The early 1930's were difficult for the people of the Valley as many people were out of work. As with many other Depression-era doctors, he was often paid with bags of tomatoes or green beans. And many a house call was explained away because "I was in the neighborhood."
Remember hearing about the night in May when the Packer Hospital burned? He was delivering a baby and completed this by flashlight.
The war years were very difficult on the older doctors because the younger ones were in the service. Sometimes there would be standing room only in his office waiting room. Some nights he would deliver as many as three babies, come home - shower, shave and a quick trip to church - and he'd start another day of the same.
During this time, by way of post-graduate courses, he became a member of the American Academy of Pediatricians and, with Dr. Guthrie, they achieved certification of the Pediatric Department of the Packer Hospital.

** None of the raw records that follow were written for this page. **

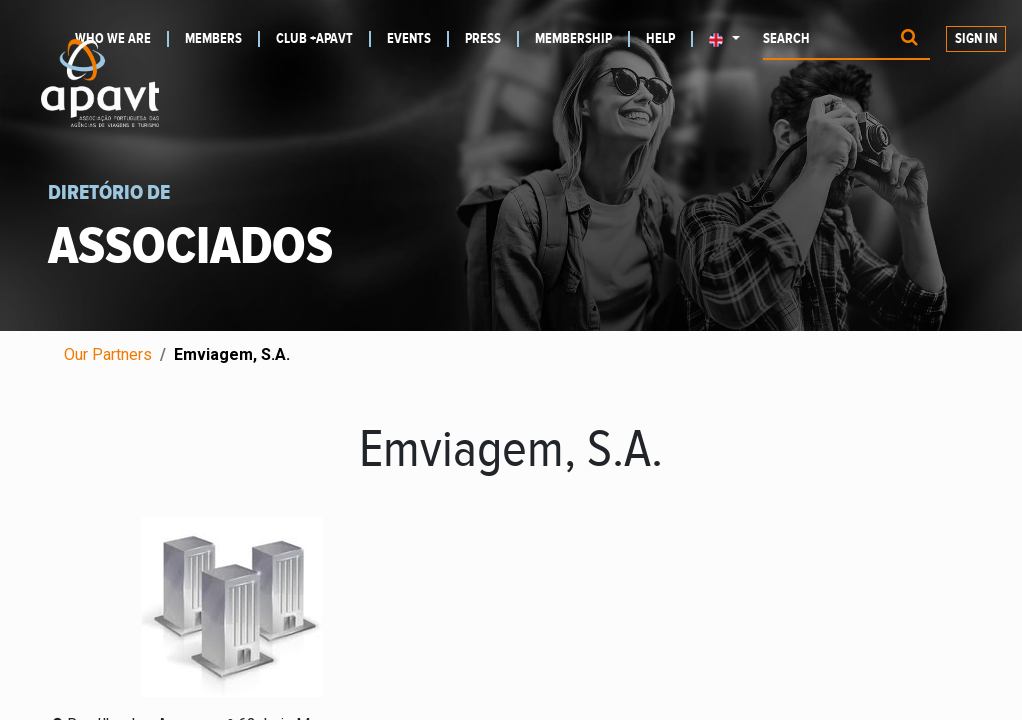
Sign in (976, 39)
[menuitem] (222, 39)
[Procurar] (909, 39)
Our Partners (108, 354)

Dr. Guthrie persuaded John Higgins to join the hospital staff and work full time as Chairman of the Pediatric Department. Although encouraged by family and friends that this was the right direction, it was difficult to leave his practice of so many years. Actually, no one was surprised when, in his early sixties, he resigned as head of the department at the hospital and re-opened his old office.
His letter of resignation to his old friend, Dr. Guthrie, said something about "feeling confined" and feeling "bogged down with paper-work," but it probably had more to do with missing his patients of many years and the freedom to charge $1 per office visit if the situation warranted it.
In 1967, at the age of 77, Dr. Higgins died - having worked up to the day before his death. He left his widow of 46 years and two daughters and nine grandchildren. But to many of us, he never really left at all.